One of the semi-innocent bystanders who gets caught up in this time of flux is the Kid (Charlie Korsmo), a juvenile petty-thief. He springs to the attention of Tracy after stealing a watch, unwittingly leading the persistent lawman back to his Fagin-like boss. All to soon Tracy finds himself lumbered with the Kid, unwilling to turn him over to the orphanage yet remarkably unprepared for the energy and voracious appetite of his charge. Of course, eventually, it's Tess who winds up looking after the Kid while Tracy dashes off to investigate the disappearance of Lips. Unorthodox interrogation methods allow Tracy to sweat a lead out of Mumbles (Dustin Hoffman), pointing directly towards Big Boy. Cunning work means a quick arrest, except that now Tracy has to provide some hard evidence.
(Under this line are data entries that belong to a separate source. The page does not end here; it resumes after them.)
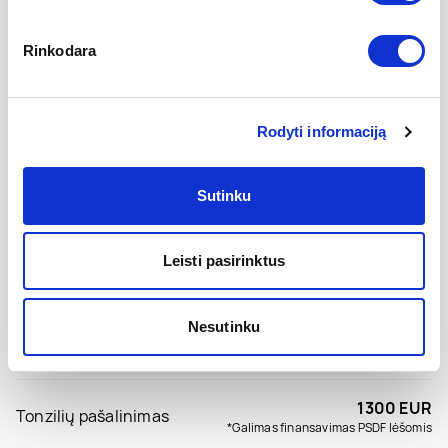
Smakro plastika su implantu
3500 EUR
Rinkodara
Rinofimos gydymas
2000 EUR
Adenoidų pašalinimas
1000 EUR
Rodyti informaciją
Knarkimo ir miego apnėjos operacija
2000 EUR
Sutinku
Nosies kriauklių plastika
900 EUR
Leisti pasirinktus
Nosies polipų pašalinimas
2000 EUR
Nesutinku
Nosies sąaugų ir randų pašalinimas
850 EUR
1300 EUR
Tonzilių pašalinimas
*Galimas finansavimas PSDF lėšomis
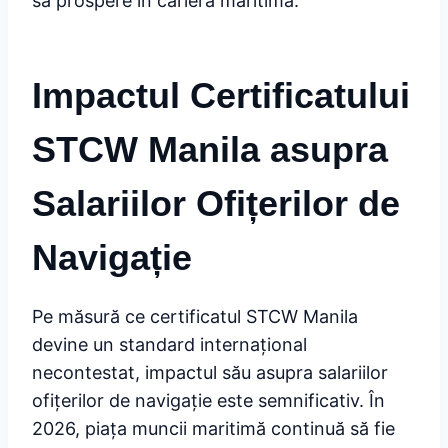
să prospere în cariera maritimă.
Impactul Certificatului
STCW Manila asupra
Salariilor Ofițerilor de
Navigație
Pe măsură ce certificatul STCW Manila
devine un standard internațional
necontestat, impactul său asupra salariilor
ofițerilor de navigație este semnificativ. În
2026, piața muncii maritimă continuă să fie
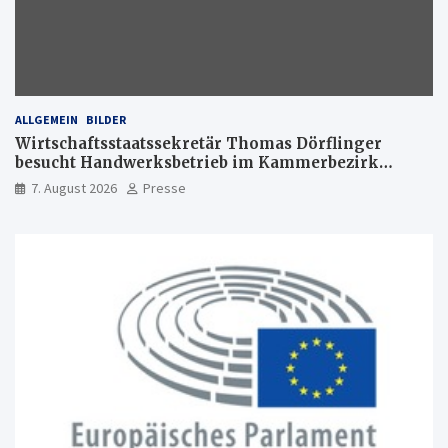
ALLGEMEIN
BILDER
Wirtschaftsstaatssekretär Thomas Dörflinger
besucht Handwerksbetrieb im Kammerbezirk
Freiburg
7. August 2026
Presse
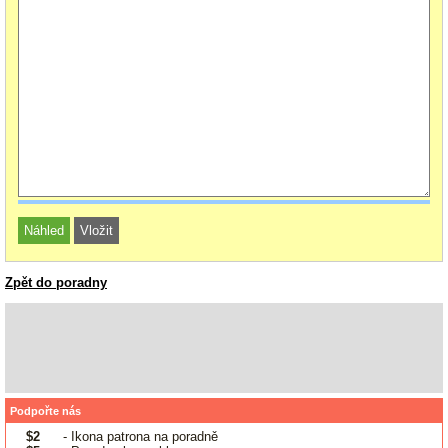
Zpět do poradny
Podpořte nás
$2
- Ikona patrona na poradně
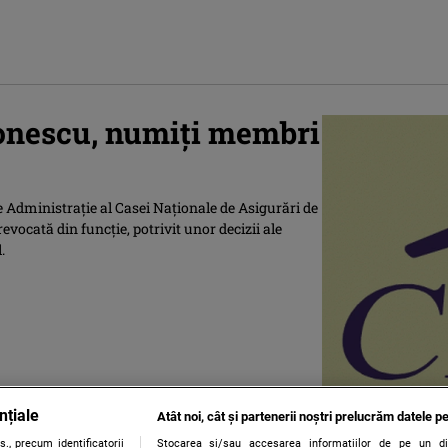
Ionescu, numiţi membri
 Administraţie al Casei Naţionale de Asigurări de
evocată din funcţie, potrivit unor decizii ale
.
nțiale
Atât noi, cât și partenerii noștri prelucrăm datele pe
., precum identificatorii
Stocarea și/sau accesarea informațiilor de pe un dispo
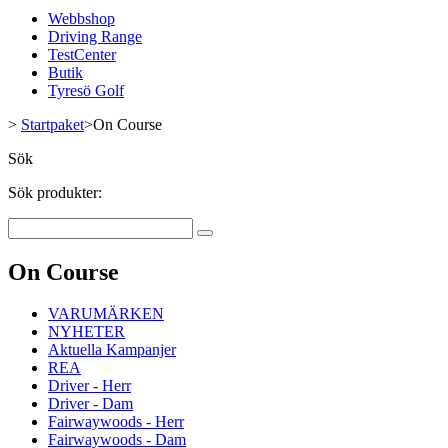
Webbshop
Driving Range
TestCenter
Butik
Tyresö Golf
>
Startpaket
>
On Course
Sök
Sök produkter:
On Course
VARUMÄRKEN
NYHETER
Aktuella Kampanjer
REA
Driver - Herr
Driver - Dam
Fairwaywoods - Herr
Fairwaywoods - Dam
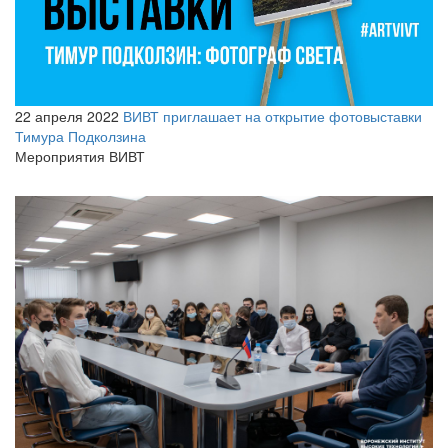
22 апреля 2022
ВИВТ приглашает на открытие фотовыставки
Тимура Подколзина
Мероприятия ВИВТ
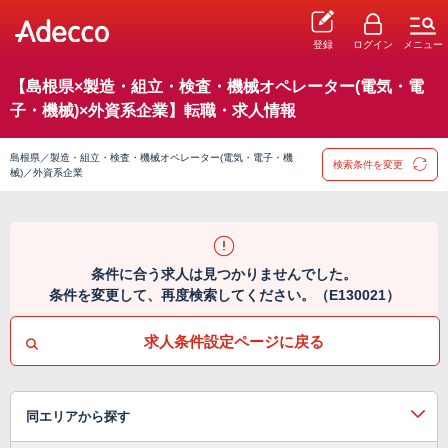
登録
ログイン
メニュー
【島根県×製造・組立・検査・機械オペレーター(電気・電
子・機械)×外資系企業】転職・求人情報
島根県／製造・組立・検査・機械オペレーター(電気・電子・機
検索条件を変更
械)／外資系企業
条件に合う求人は見つかりませんでした。
条件を変更して、再度検索してください。（E130021）
求人条件設定ページに戻る
同エリアから探す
Inevitably, Tracy is unable to convince his superiors (particularly DA Fletcher (Dick Van Dyke)) and Big Boy walks free, bemoaning his false imprisonment. Tracy is carpeted for his failure whilst Big Boy sets into motion his grand scheme, uniting the many suspicious gang bosses to form an impervious felonious organisation. An onslaught of racketeering, violence and betting engulfs the city as Tracy searches for a way to get his man (all the while looking after the Kid). A critical factor in his tactics involves night-club singer Breathless Mahoney (Madonna), who's Big Boy's hired beauty. She has the ability to provide crucial evidence against her keeper, at some personal risk, yet refuses on the pretext of some hidden, personal agenda. Flirting with Tracy she seems to want his total devotion even when it's clear that Tracy's married to his job (with Tess coming just after).
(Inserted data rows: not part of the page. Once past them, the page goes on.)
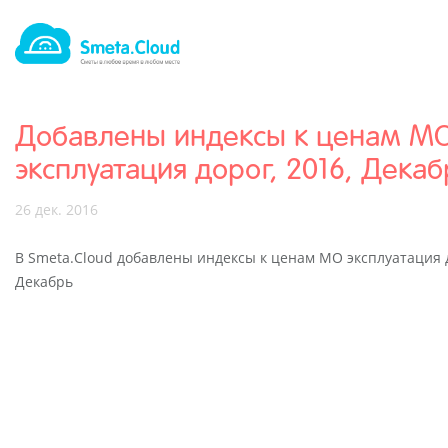
Добавлены индексы к ценам М
эксплуатация дорог, 2016, Декаб
26 дек. 2016
В Smeta.Cloud добавлены индексы к ценам МО эксплуатация д
Декабрь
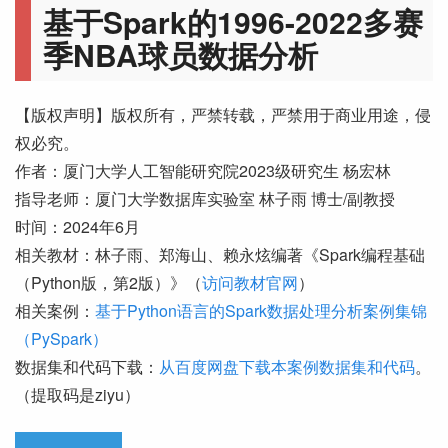
基于Spark的1996-2022多赛
季NBA球员数据分析
【版权声明】版权所有，严禁转载，严禁用于商业用途，侵
权必究。
作者：厦门大学人工智能研究院2023级研究生 杨宏林
指导老师：厦门大学数据库实验室 林子雨 博士/副教授
时间：2024年6月
相关教材：林子雨、郑海山、赖永炫编著《Spark编程基础
（Python版，第2版）》（
访问教材官网
）
相关案例：
基于Python语言的Spark数据处理分析案例集锦
（PySpark）
数据集和代码下载：
从百度网盘下载本案例数据集和代码
。
（提取码是ziyu）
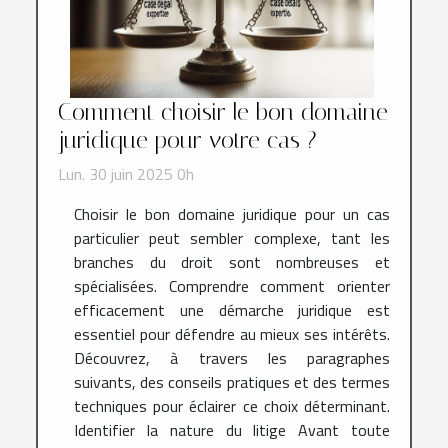
Comment choisir le bon domaine
juridique pour votre cas ?
Lun. 30 juin 2025 0h
Choisir le bon domaine juridique pour un cas
particulier peut sembler complexe, tant les
branches du droit sont nombreuses et
spécialisées. Comprendre comment orienter
efficacement une démarche juridique est
essentiel pour défendre au mieux ses intérêts.
Découvrez, à travers les paragraphes
suivants, des conseils pratiques et des termes
techniques pour éclairer ce choix déterminant.
Identifier la nature du litige Avant toute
Visually magnificent, the cartoon world of Dick Tracy is recreated in staggering detail. The integration of live-action and plainly artificial backdrops (which straddle the border of graphic-novel and reality) is perfect. Enhancing this cityscape is the decision to utilise only a limited range of primary colours (those in the original strip), which produces some utterly entrancing shots of night-time streets. The second superb design element covers the bad-guys make-up - just take a few names, such as Flattop and Pruneface, then let your imagination run wild (conversely, the good-guys have no external distortions).
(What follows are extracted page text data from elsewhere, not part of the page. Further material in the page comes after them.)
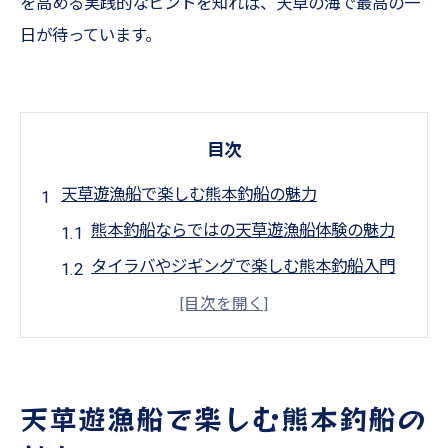
を高める実践的なヒントを知れば、天草の海で最高の一
日が待っています。
目次
天草遊漁船で楽しむ熊本釣船の魅力
熊本釣船ならではの天草遊漁船体験の魅力
タイラバやジギングで楽しむ熊本釣船入門
アジングやテンヤで狙う多彩な釣りターゲ
ット
ワタリガニやアコウなど根魚も豊富な天草
の海
天草遊漁船で楽しむ熊本釣船の
太刀魚やタコを熊本釣船で手軽に楽しむ方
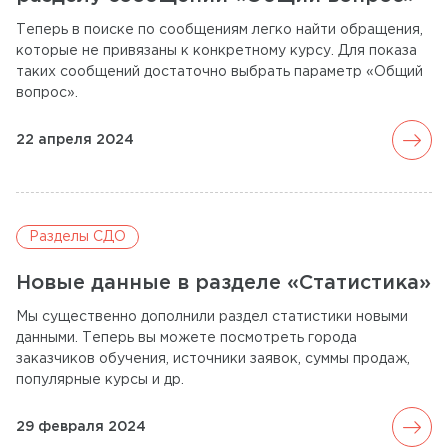
Теперь в поиске по сообщениям легко найти обращения,
которые не привязаны к конкретному курсу. Для показа
таких сообщений достаточно выбрать параметр «Общий
вопрос».
arrow_forward
22 апреля 2024
Разделы СДО
Новые данные в разделе «Статистика»
Мы существенно дополнили раздел статистики новыми
данными. Теперь вы можете посмотреть города
заказчиков обучения, источники заявок, суммы продаж,
популярные курсы и др.
arrow_forward
29 февраля 2024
However, the plot behind these images is unusually lightweight and fragmented. Beyond the basic idea of good and evil sparring for control there is precious little structure, just filler. If the characters were charismatic and easy to empathise with then this emptiness wouldn't be a drawback, but they aren't. Almost every role appears two-dimensional and simplistic, which may have been Beatty's objective but doesn't lead to scenes that express much emotion. The result is that when the grand finale arrives it feels curiously flat and undramatic. One the other hand, if you want the movie to be a direct translation of the strip then Dick Tracy may be just what you're looking for. Personally I found a lot to gaze at in Dick Tracy, all wrapped around a high-calorie, low-fibre heart.